Students are focusing on two speeches – the dramatically short Gettysburg Address in 1863 and his Second Inaugural Address.

Lincoln’s 200th birthday, Sementi said, is “a wonderful opportunity to get our kids down into the Fox theater,” which itself is an important part of city history.

The symphony’s premiere performance of “Letters from Lincoln” elevates Spokane’s bicentennial observance to a national stage. It draws together the work of renowned composer Michael Daugherty with the vocals of Thomas Hampson, a Spokane native and leading opera singer in New York. Music director Eckart Preu chose Daugherty “because his music is rich with cultural and political allusions and bears the stamp of classic modernism.”

At the Chase Gallery at Spokane City Hall, six artists are showing pieces in a study of Lincoln’s legacy, including ink-on-clayboard panels by Whitworth University associate professor Scott Kolbo.

His drawings are taken from famous portraits and photographs of the Civil War era.
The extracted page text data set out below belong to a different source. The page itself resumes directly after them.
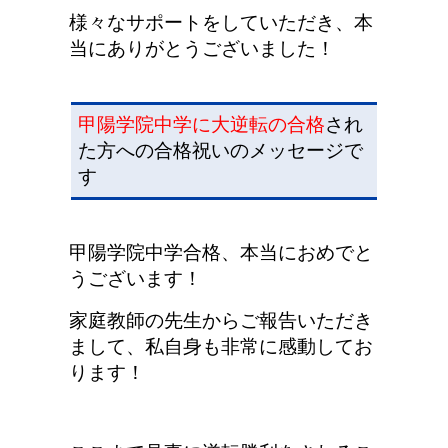
様々なサポートをしていただき、本
当にありがとうございました！
甲陽学院中学に大逆転の合格
され
た方への合格祝いのメッセージで
す
甲陽学院中学合格、本当におめでと
うございます！
家庭教師の先生からご報告いただき
まして、私自身も非常に感動してお
ります！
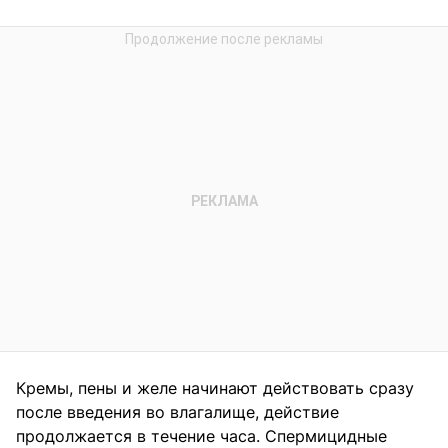
Кремы, пены и желе начинают действовать сразу
после введения во влагалище, действие
продолжается в течение часа. Спермицидные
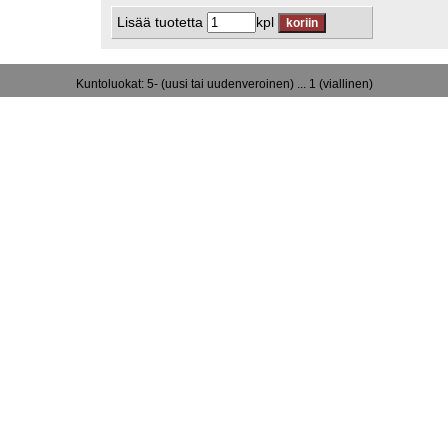
Lisää tuotetta
kpl
Kuntoluokat: 5- (uusi tai uudenveroinen) ... 1 (viallinen)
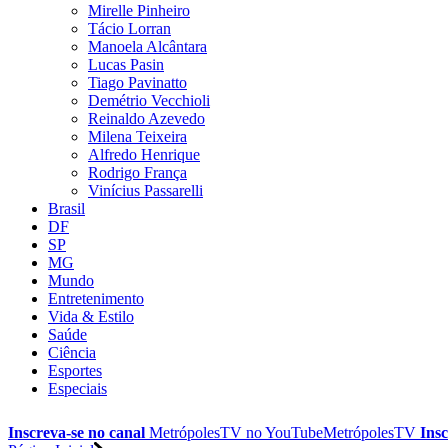
Mirelle Pinheiro
Tácio Lorran
Manoela Alcântara
Lucas Pasin
Tiago Pavinatto
Demétrio Vecchioli
Reinaldo Azevedo
Milena Teixeira
Alfredo Henrique
Rodrigo França
Vinícius Passarelli
Brasil
DF
SP
MG
Mundo
Entretenimento
Vida & Estilo
Saúde
Ciência
Esportes
Especiais
Inscreva-se no canal
MetrópolesTV no
YouTube
MetrópolesTV
Insc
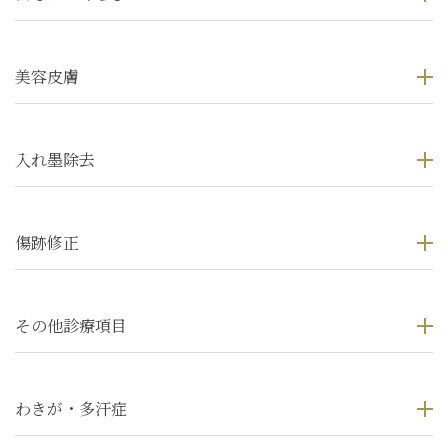
美容皮膚
入れ墨除去
傷跡修正
その他診療項目
わきが・多汗症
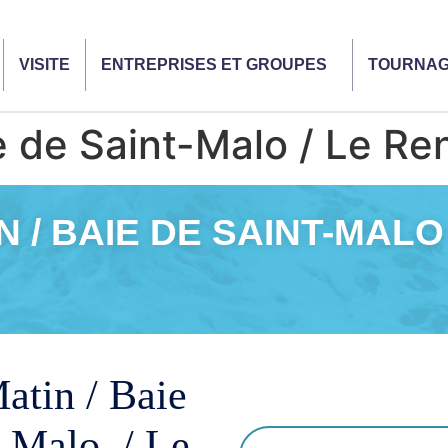
VISITE
ENTREPRISES ET GROUPES
TOURNA
e de Saint-Malo / Le Re
N / BAIE DE SAINT-MALO
atin / Baie
t-Malo / Le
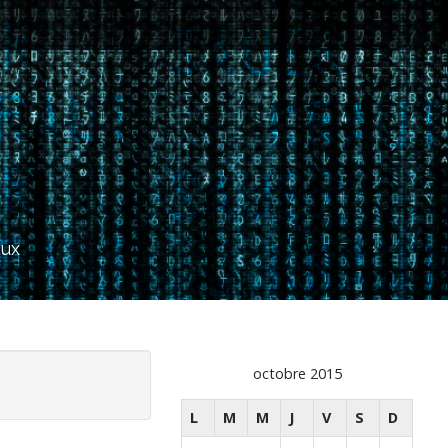
aux
octobre 2015
L
M
M
J
V
S
D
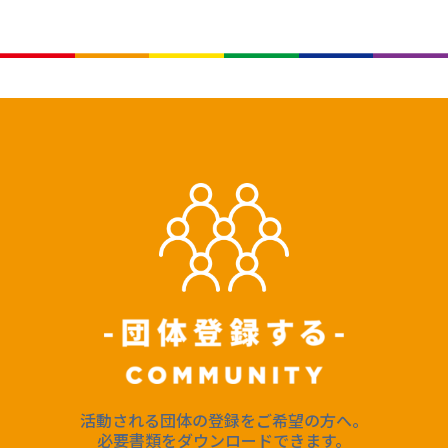
活動される団体の登録をご希望の方へ。
必要書類をダウンロードできます。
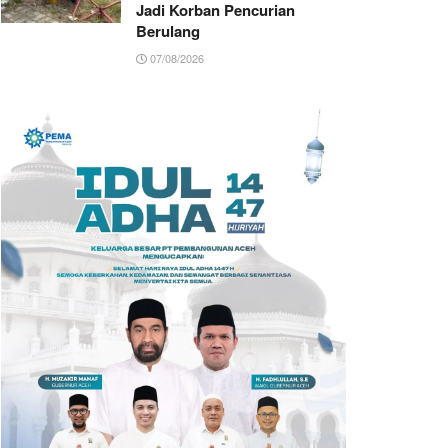
Jadi Korban Pencurian
Berulang
07/08/2026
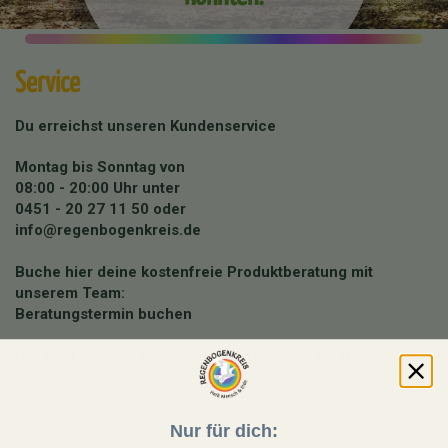
Service
Du erreichst unseren Kundenservice
Montag bis Sonntag von
08:00 - 20:00 Uhr unter
0451 - 20 27 11 50
oder
info@regenbogenkreis.de
Buche hier deine kostenfreie Produktberatung mit
unserem Team:
Beratungstermin buchen
Unser Shop läuft auf 100 % Ökostrom aus erneuerbaren
Energien!
Nur für dich:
A pair of panels shows the contemplative Lincoln juxtaposed with cotton-picking slaves.

“The country teetered on the brink of falling apart,” Kolbo said. “There was a lot of danger the country was going to split into a million different factions.”

The Gettysburg Address, in particular, showed Lincoln’s humility and grace during the darkness of the Civil War, Kolbo said.

That speech, honoring the Gettysburg battlefield dead, called for “a new birth of freedom” so that a nation “of the people, by the people and for the people shall not perish from the earth.”

Jerrelene Williamson, president of the Northwest Black Pioneers in Spokane, said Lincoln’s leadership “meant new beginning for black people” that has continued with the civil rights movement under Martin Luther King Jr. and the inauguration last month of President Barack Obama as the nation’s first black president.

Former U.S. Rep. George Nethercutt said he’s been studying Lincoln in recent months and considers him the greatest president.

“If the South had prevailed,” he said, “who knows what kind of country we would have been.”